Dès la première lecture de Martyrs, j’ai tout de suite été prise par l’intensité de l’histoire. J’ai trouvé que le scénario avait du fond et de la matière. C’était percutant, troublant, angoissant et touchant à la fois. Je ne pouvais m’arrêter de lire, les scènes sont puissantes et l’écriture très visuelle. J’étais absorbée par Martyrs et son suspense permanent. J’ai refermé la dernière page du scénario, je devais faire partie de cette histoire, je devais faire ce film.
Quelle était ta relation avec Pascal Laugier, comprenais-tu ses attentes pour le rôle d’Anna. Il n’y a pas eu des moments ou tu t’es dit "Hey ! Oh, on arrête !" ?
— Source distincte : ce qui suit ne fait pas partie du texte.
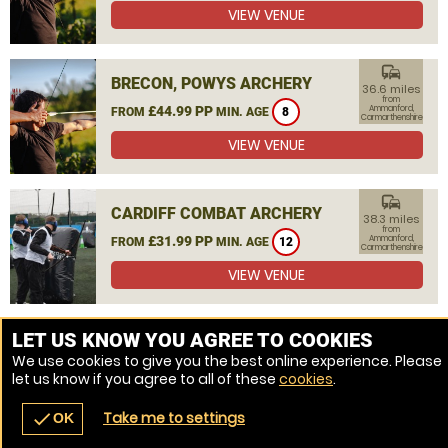
VIEW VENUE
commute
BRECON, POWYS ARCHERY
36.6 miles
from
£44.99 PP
Ammanford,
FROM
MIN. AGE
8
Carmarthenshire
VIEW VENUE
commute
CARDIFF COMBAT ARCHERY
38.3 miles
from
£31.99 PP
Ammanford,
FROM
MIN. AGE
12
Carmarthenshire
VIEW VENUE
MORE VENUES
LET US KNOW YOU AGREE TO COOKIES
We use cookies to give you the best online experience. Please
let us know if you agree to all of these
cookies
.
Take me to settings
check
OK
navigate_before
place
redeem
call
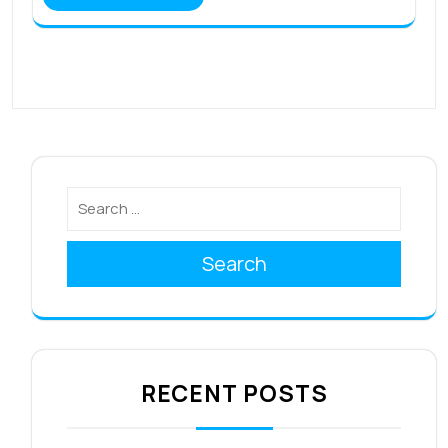
Search
RECENT POSTS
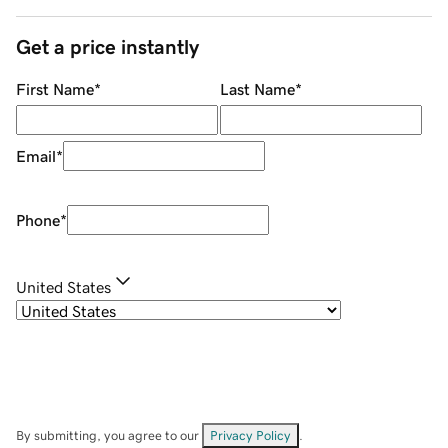
Get a price instantly
First Name
*
Last Name
*
Email
*
Phone
*
United States
By submitting, you agree to our
Privacy Policy
.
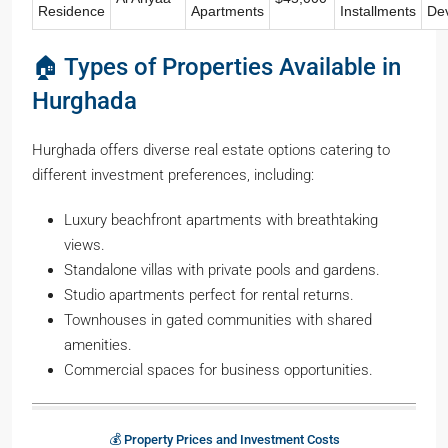
Residence
Apartments
Installments
De
🏠 Types of Properties Available in
Hurghada
Hurghada offers diverse real estate options catering to
different investment preferences, including:
Luxury beachfront apartments with breathtaking
views.
Standalone villas with private pools and gardens.
Studio apartments perfect for rental returns.
Townhouses in gated communities with shared
amenities.
Commercial spaces for business opportunities.
💰 Property Prices and Investment Costs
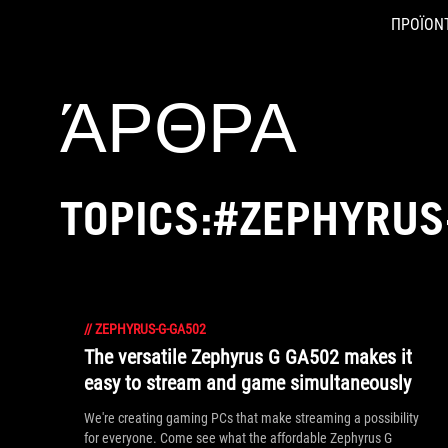
ΠΡΟΪΟΝ
Accessibility links
Skip to content
Accessibility Help
Skip to Menu
ASUS Footer
ΆΡΘΡΑ
TOPICS:#ZEPHYRUS
//
ZEPHYRUS-G-GA502
The versatile Zephyrus G GA502 makes it
easy to stream and game simultaneously
We're creating gaming PCs that make streaming a possibility
for everyone. Come see what the affordable Zephyrus G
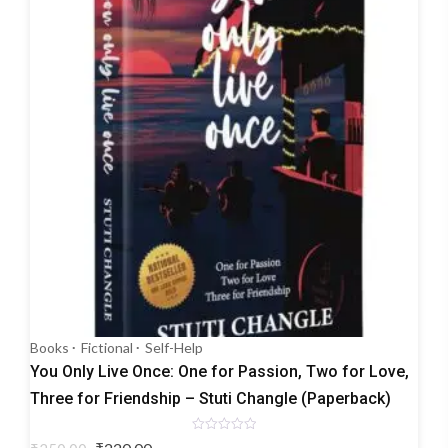
Books
Fictional
Self-Help
You Only Live Once: One for Passion, Two for Love,
Three for Friendship – Stuti Changle (Paperback)
Rated
Original
Current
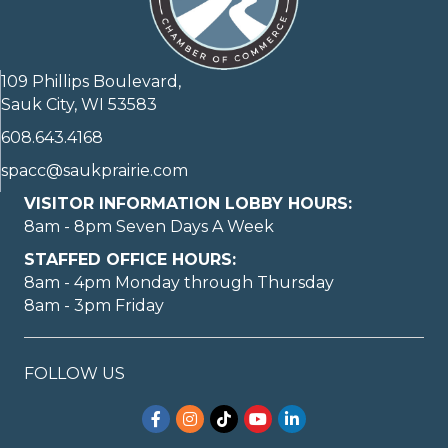
109 Phillips Boulevard,
Sauk City, WI 53583
608.643.4168
spacc@saukprairie.com
VISITOR INFORMATION LOBBY HOURS:
8am - 8pm Seven Days A Week
STAFFED OFFICE HOURS:
8am - 4pm Monday through Thursday
8am - 3pm Friday
FOLLOW US
Facebook
Instagram
TikTok
YouTube
LinkedIn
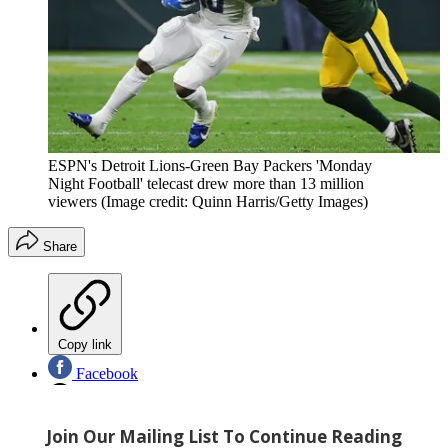
ESPN's Detroit Lions-Green Bay Packers 'Monday
Night Football' telecast drew more than 13 million
viewers
(Image credit: Quinn Harris/Getty Images)
Share
Copy link
Facebook
X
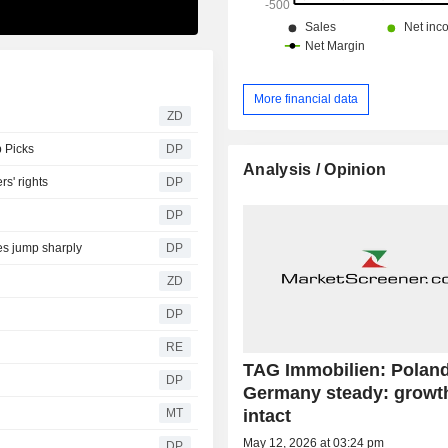
More financial data
ZD
p Picks
DP
Analysis / Opinion
rs' rights
DP
DP
es jump sharply
DP
ZD
DP
RE
TAG Immobilien: Poland 
DP
Germany steady: growth
intact
MT
May 12, 2026 at 03:24 pm
DP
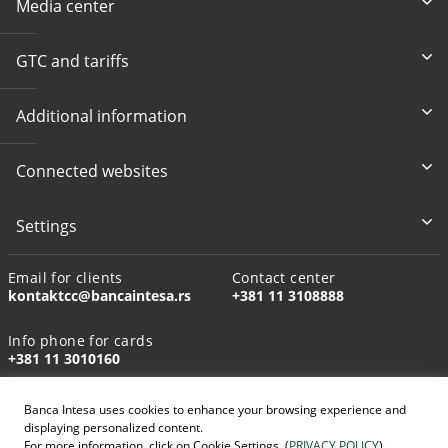
Media center
GTC and tariffs
Additional information
Connected websites
Settings
Email for clients
Contact center
kontaktcc@bancaintesa.rs
+381 11 3108888
Info phone for cards
+381 11 3010160
Banca Intesa uses cookies to enhance your browsing experience and
displaying personalized content.
For more information, click on Cookie Settings. (
PRIVACY POLICY
)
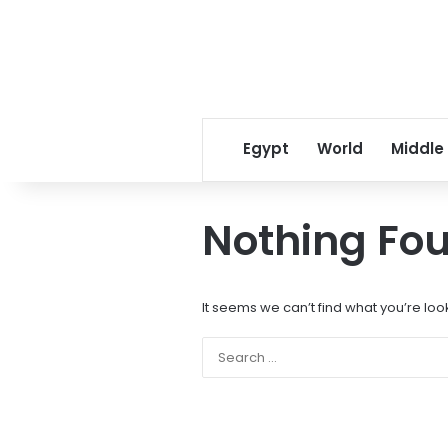
Egypt
World
Middle
Nothing Fo
It seems we can’t find what you’re loo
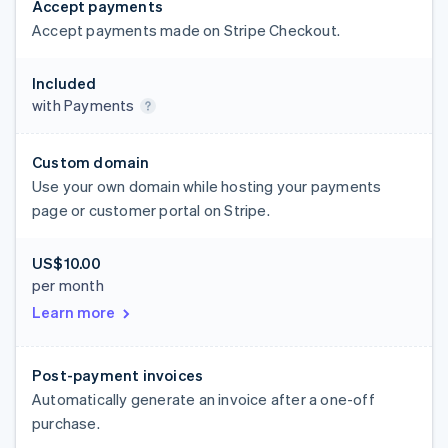
Accept payments
Accept payments made on Stripe Checkout.
Included
with Payments
Custom domain
Use your own domain while hosting your payments
page or customer portal on Stripe.
US$10.00
per month
Learn more
Post-payment invoices
Automatically generate an invoice after a one-off
purchase.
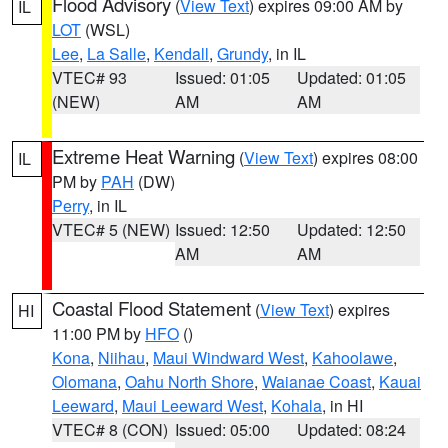
Flood Advisory
(
View Text
) expires 09:00 AM by
IL
LOT
(WSL)
Lee
,
La Salle
,
Kendall
,
Grundy
, in IL
VTEC# 93
Issued: 01:05
Updated: 01:05
(NEW)
AM
AM
Extreme Heat Warning
(
View Text
) expires 08:00
IL
PM by
PAH
(DW)
Perry
, in IL
VTEC# 5 (NEW)
Issued: 12:50
Updated: 12:50
AM
AM
Coastal Flood Statement
(
View Text
) expires
HI
11:00 PM by
HFO
()
Kona
,
Niihau
,
Maui Windward West
,
Kahoolawe
,
Olomana
,
Oahu North Shore
,
Waianae Coast
,
Kauai
Leeward
,
Maui Leeward West
,
Kohala
, in HI
VTEC# 8 (CON)
Issued: 05:00
Updated: 08:24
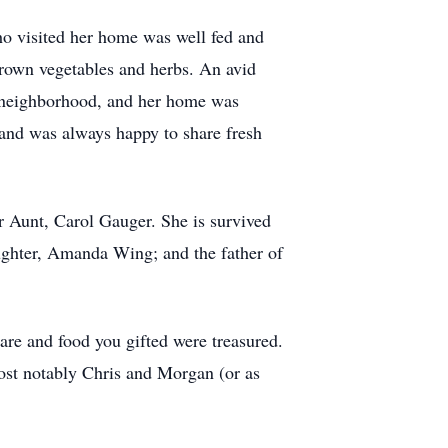
ho visited her home was well fed and
grown vegetables and herbs. An avid
e neighborhood, and her home was
, and was always happy to share fresh
r Aunt, Carol Gauger. She is survived
aughter, Amanda Wing; and the father of
are and food you gifted were treasured.
ost notably Chris and Morgan (or as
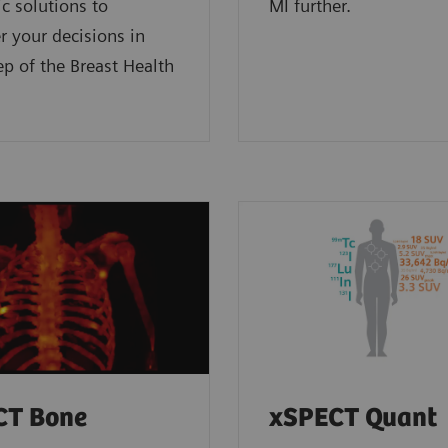
 solutions to
MI further.
 your decisions in
ep of the Breast Health
CT Bone
xSPECT Quant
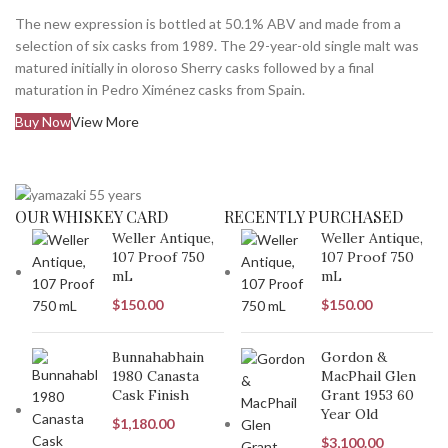
The new expression is bottled at 50.1% ABV and made from a
selection of six casks from 1989. The 29-year-old single malt was
matured initially in oloroso Sherry casks followed by a final
maturation in Pedro Ximénez casks from Spain.
Buy Now
View More
OUR WHISKEY CARD
RECENTLY PURCHASED
Weller Antique,
Weller Antique,
107 Proof 750
107 Proof 750
mL
mL
$
150.00
$
150.00
Bunnahabhain
Gordon &
1980 Canasta
MacPhail Glen
Cask Finish
Grant 1953 60
Year Old
$
1,180.00
$
3,100.00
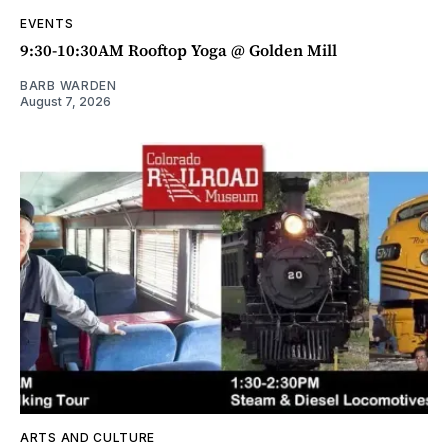
EVENTS
9:30-10:30AM Rooftop Yoga @ Golden Mill
BARB WARDEN
August 7, 2026
ARTS AND CULTURE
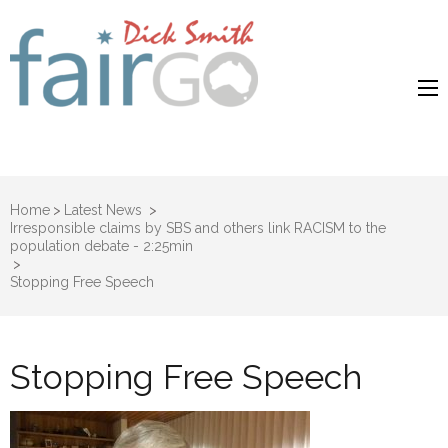
Dick Smith
Dick Smith Fair Go
Fair Go
Home
>
Latest News
>
Irresponsible claims by SBS and others link RACISM to the
population debate - 2:25min
>
Stopping Free Speech
Stopping Free Speech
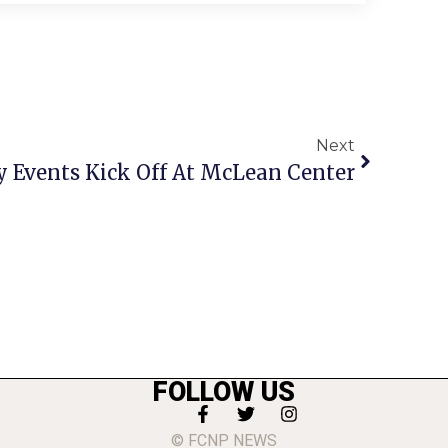
Next
y Events Kick Off At McLean Center
FOLLOW US
© FCNP NEWS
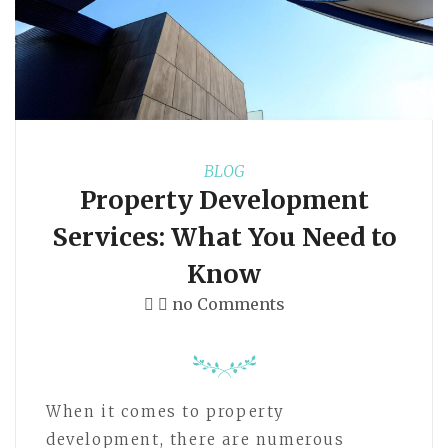
BLOG
Property Development
Services: What You Need to
Know
no Comments
When it comes to property
development, there are numerous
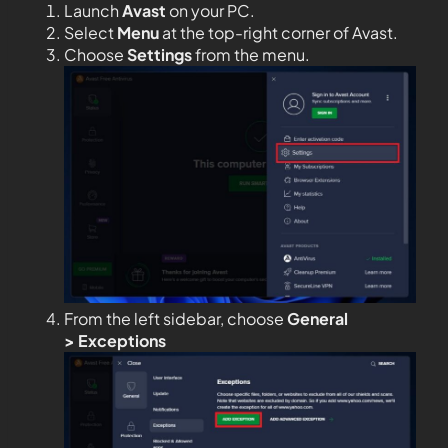
Launch
Avast
on your PC.
Select
Menu
at the top-right corner of Avast.
Choose
Settings
from the menu.
From the left sidebar, choose
General
>
Exceptions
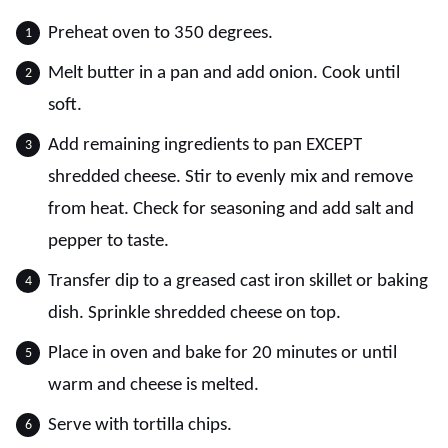
Preheat oven to 350 degrees.
Melt butter in a pan and add onion. Cook until
soft.
Add remaining ingredients to pan EXCEPT
shredded cheese. Stir to evenly mix and remove
from heat. Check for seasoning and add salt and
pepper to taste.
Transfer dip to a greased cast iron skillet or baking
dish. Sprinkle shredded cheese on top.
Place in oven and bake for 20 minutes or until
warm and cheese is melted.
Serve with tortilla chips.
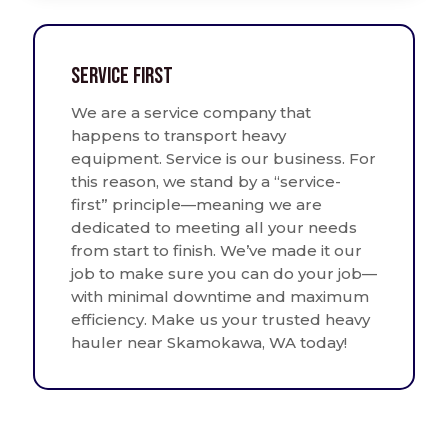
Service First
We are a service company that
happens to transport heavy
equipment. Service is our business. For
this reason, we stand by a “service-
first” principle—meaning we are
dedicated to meeting all your needs
from start to finish. We’ve made it our
job to make sure you can do your job—
with minimal downtime and maximum
efficiency. Make us your trusted heavy
hauler near Skamokawa, WA today!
Avec Pascal, on avait beaucoup discuté et répété en amont. Je connaissais ses attentes sur le personnage, le cachet et l’atmosphère qu’il voulait donner au film. Mais encore une fois, le budget du film était trop serré et le temps trop court. On ne pouvait pas se permettre, durant le tournage, de réfléchir ou d’hésiter, il fallait être dans l’action.
Et avec Mylène ?
Avec Mylène, c’est pareil, pas le temps de faire du copinage, on se comprenait d’un regard.
S’il y’a bien une scène sur laquelle tu as pris du plaisir à jouer, ce serait laquelle ?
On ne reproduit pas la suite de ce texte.